Why price matters to FLG companies results

This week we bring further evidence on the impacts of transparency caused by “webization” of services, that reach far beyond than mere bargain-scoping apps on consumer’s phones. Margins are already reduced by a rising perception of price-value misalignment (this depends heavily on single cases).

According to BCG survey “True Luxury Consumer Insight 2017”, 52% of luxury consumers feel a progressive separation between value and price, 83% of which (so 43% of the total) react by either switching to another brand or renouncing to the purchase (sale loss) or look for discounts/outlets (margin loss).

For the average brand this means that they let an additional 40% of the money walk out of their doors.
Given the size of most of these companies, it is crystal-clear that the way price is communicated and handled can make a big difference to the top line.

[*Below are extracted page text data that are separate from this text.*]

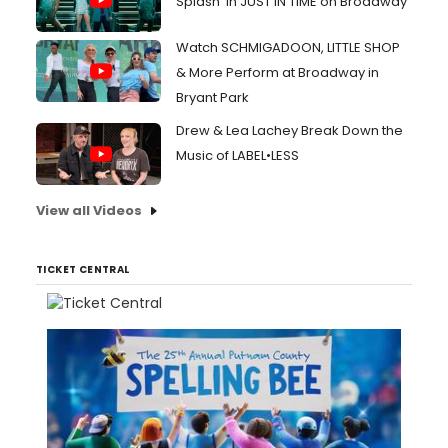
Splash' in JUST IN TIME on Broadway
Watch SCHMIGADOON, LITTLE SHOP
& More Perform at Broadway in
Bryant Park
Drew & Lea Lachey Break Down the
Music of LABEL•LESS
View all Videos
TICKET CENTRAL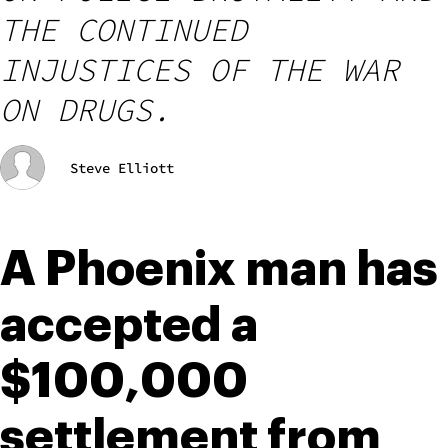
THE CONTINUED
INJUSTICES OF THE WAR
ON DRUGS.
Steve Elliott
A Phoenix man has 
accepted a 
$100,000 
settlement from 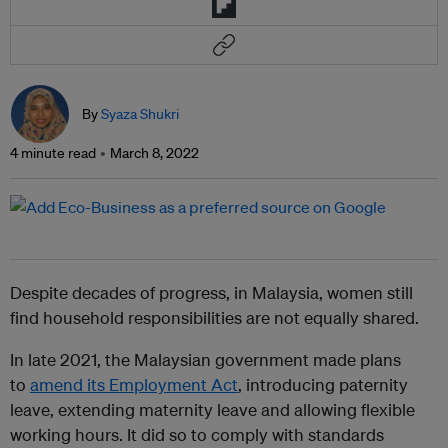
By
Syaza Shukri
4 minute read
March 8, 2022
Despite decades of progress, in Malaysia, women still
find household responsibilities are not equally shared.
In late 2021, the Malaysian government made plans
to
amend its Employment Act
,
introducing paternity
leave, extending maternity leave and allowing flexible
working hours. It did so to comply with standards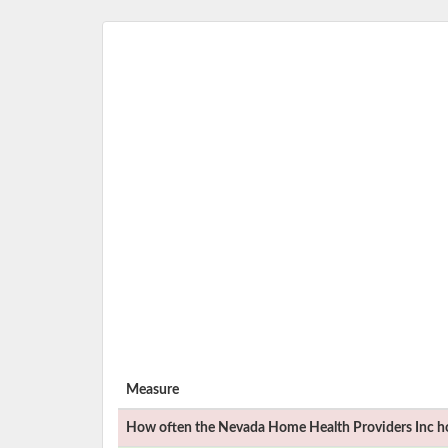
Measure
How often the
Nevada Home Health Providers Inc
ho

BCG analyis on price/value misalignment effects
Sale loss breakdown due to value/price misalignment

What is important to measure?

Our efforts in providing independent intelligence both for an external observer – such as an investor – or as an active company in the sector, are focusing in providing in our one-page dashboards (see below a screen-shot) the following metrics:

Price discipline. When wholesalers offer the same price for the same product as the official mono-brand store does it’s strengthening the price per value proposition. When the price statement is consistent globally and cross platforms, the consumer is more likely to accept the price (since the benchmarks won’t contradict this).

Promotion discipline. Heavy drops in prices, frequent sales, generalized promotions do harm in two ways: First they tell a customer he or she can wait for a reduction (often 50%) for the same product – which discloses to the customer that there is margin to do so – and Second (possibly worse) they provide short term relief to the brand, that will enter a vicious spiral of promotions to meet target instead of focusing on selling at full margin.

Outlet and off-season. Dropping unsold inventory where the full-price customer won’t see (aka physical outlets) is proving a good strategy for price statement solidity, even if costly and with less short term cash relief provided by off-season websites.

Geo pricing strategies. There is difference between supplementary distribution costs and milking the customer. The latter is no longer feasible when they find out the trick. Again, the trustworthy relationship with the customer pays in long term.